* _Directions_
The listing below should be printed in full and exactly, apart from its images.
[[ Data under study open ]]
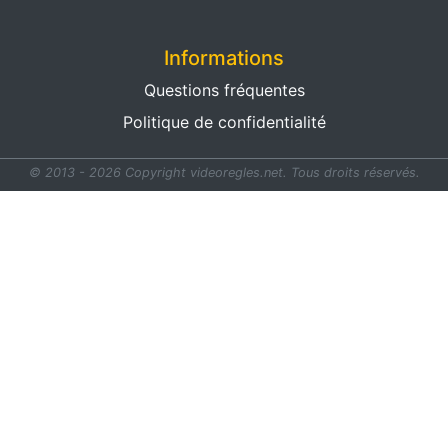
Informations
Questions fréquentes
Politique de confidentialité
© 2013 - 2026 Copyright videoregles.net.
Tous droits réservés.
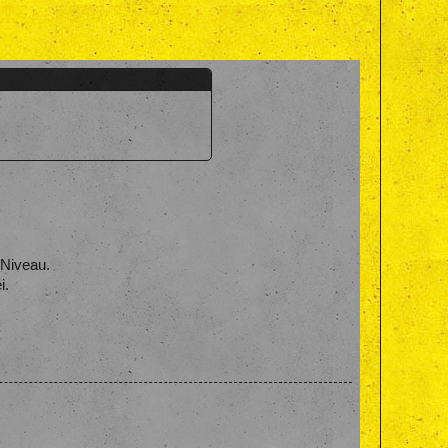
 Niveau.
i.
[[ Data under study closed ]]
* _Answer below_
Informations
Questions fréquentes
Politique de confidentialité
© 2013 - 2026 Copyright videoregles.net.
Tous droits réservés.
 Niveau.
i.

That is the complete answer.